Marco Rubio’s longshot Senate campaign may well be redeemed–if his party listens to him
Once Charlie Crist, Florida’s popular Republican governor, decided to seek his party’s nomination for the open Senate seat left by retiring Senator Mel Martinez, national political outlets stopped covering his challenger and earlier primary entrant Marco Rubio, the former speaker of the state House of Representatives. That’s understandable–Crist has one of the highest approval ratings of any governor in the nation and is already cruising to victory. As late as last month, Crist enjoyed an average approval rating of 67 percent of voters; a recent head to head matchup shows Crist beating Rubio by thirty-five points among likely primary-goers.

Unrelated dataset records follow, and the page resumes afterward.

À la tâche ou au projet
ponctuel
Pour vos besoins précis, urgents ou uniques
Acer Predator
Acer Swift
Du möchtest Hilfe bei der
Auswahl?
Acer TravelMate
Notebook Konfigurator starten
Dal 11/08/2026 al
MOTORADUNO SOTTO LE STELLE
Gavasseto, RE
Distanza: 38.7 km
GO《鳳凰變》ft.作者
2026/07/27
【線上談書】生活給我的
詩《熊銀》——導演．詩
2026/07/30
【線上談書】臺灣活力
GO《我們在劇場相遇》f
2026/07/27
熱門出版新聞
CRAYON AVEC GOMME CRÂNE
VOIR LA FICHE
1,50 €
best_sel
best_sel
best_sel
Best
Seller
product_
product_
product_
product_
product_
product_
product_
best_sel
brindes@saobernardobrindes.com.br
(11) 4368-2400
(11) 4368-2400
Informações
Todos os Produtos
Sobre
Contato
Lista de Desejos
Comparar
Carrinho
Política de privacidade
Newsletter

Yet despite the undeniably dim primary prospects that await him, Mr Rubio deserves the attention of his party as it reshapes its image. Why? As Slate’s Christopher Beam reports, not only is he a rising Hispanic star in a party that is fast losing the Latino vote–he’s also one of the few Republicans putting ideas to the fore of the debate at all:
In 2006, Rubio wrote and published a book called 100 Innovative Ideas for Florida’s Future. It was the product of a yearlong campaign to get Floridians to submit their own ideas for government (and, of course, to elect Rubio). There were three criteria: The ideas had to be relevant to daily life, they had to focus on the future, and they could not “unnecessarily expand government.” The 1,500 submissions were whittled down to 100 concrete proposals, and the book became a template for his two-year tenure as speaker.
Beam goes on to explain the breakdown:
one-third of the suggestions deal with education, pushing policies that reward good teachers, punish bad ones, and incentivize academic success (Nos. 1-33). Rubio also offers up the standard free-market fare: expand access to private health care (Nos. 86-89), require a supermajority vote to raise taxes (No. 94), and make it harder to file tort claims (No. 92). Then there are the expected law-and-order provisions, like limiting the time convicted felons have to appeal their sentences (No. 46) and keeping sex offenders locked up for life (No. 39).

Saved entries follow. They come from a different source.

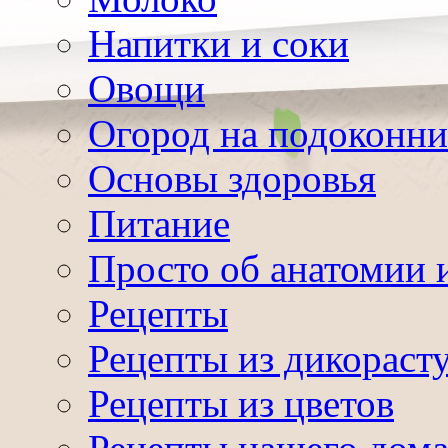
Напитки и соки
Овощи
Огород на подоконни
Основы здоровья
Питание
Просто об анатомии 
Рецепты
Рецепты из дикораст
Рецепты из цветов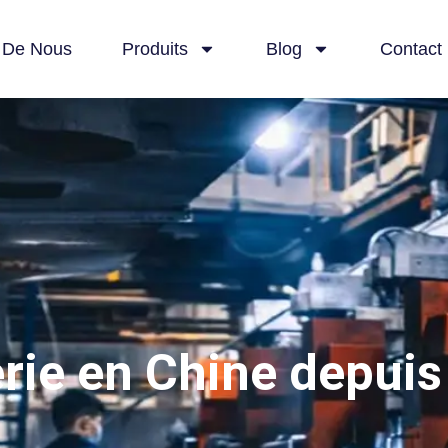
 De Nous
Produits
Blog
Contact
erie en Chine depuis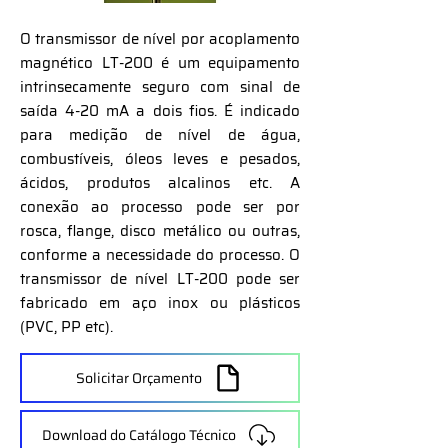
O transmissor de nível por acoplamento
magnético LT-200 é um equipamento
intrinsecamente seguro com sinal de
saída 4-20 mA a dois fios. É indicado
para medição de nível de água,
combustíveis, óleos leves e pesados,
ácidos, produtos alcalinos etc. A
conexão ao processo pode ser por
rosca, flange, disco metálico ou outras,
conforme a necessidade do processo. O
transmissor de nível LT-200 pode ser
fabricado em aço inox ou plásticos
(PVC, PP etc).
Solicitar Orçamento
Download do Catálogo Técnico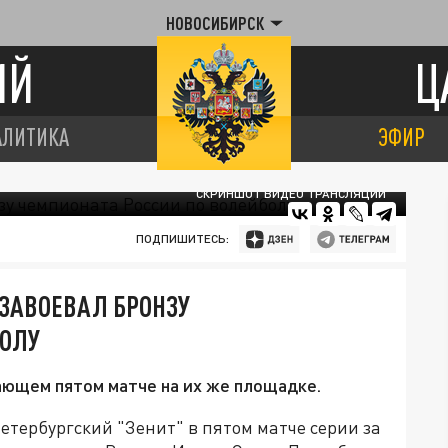
НОВОСИБИРСК
ИЙ
Ц
АЛИТИКА
ЭФИР
СКРИНШОТ ВИДЕО ТРАНСЛЯЦИИ
ПОДПИШИТЕСЬ:
ЗАВОЕВАЛ БРОНЗУ
БОЛУ
ющем пятом матче на их же площадке.
тербургский "Зенит" в пятом матче серии за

Some ideas do stand out as novel. Rubio proposes free parking or reduced tolls for hybrid cars (No. 76). He wants the state government to have a highly fuel-efficient fleet of cars (No. 77). He proposes cutting tuition for students who pursue careers that are experiencing shortages, like math, science, nursing, engineering, and teaching (No. 26)
The reader might have noticed that none of the aforesaid ideas is particularly bold or new. In fact, Rubio–as an author or campaigner–doesn’t offer anything fundamentally different than what is already supported by an average member of its base. He sticks with the party on each of its bread and butter issues, opposing gay marriage, abortion rights, and President Obama’s stimulus legislation. Indeed, his primary strategy is to position himself to the right of the moderate Crist, a stimulus supporter, in an effort to win such voters.
How, then, has Rubio captured the attention of those outside the party faithful?The same way, Beam writes, that 100 Innovative Ideas attracted input from those of different political stripes.
The most relevant aspect of the book may be not its contents but its method. “It was as much a process as it is a product,” Rubio says. By asking for solutions rather than dictating them, “we were able to identify emerging issues before they made it into the newspapers or to the statehouse.”
The party whose national leaders seem so fond of invoking Ronald Reagan and criticizing Barack Obama would do well to take a lesson from a man who seems to have learned a lesson from both: voters, above all, are looking for someone to listen to them. If party bosses take heed, Rubio’s unfortunate Senate bid timing might well be redeemed by a more prominent future.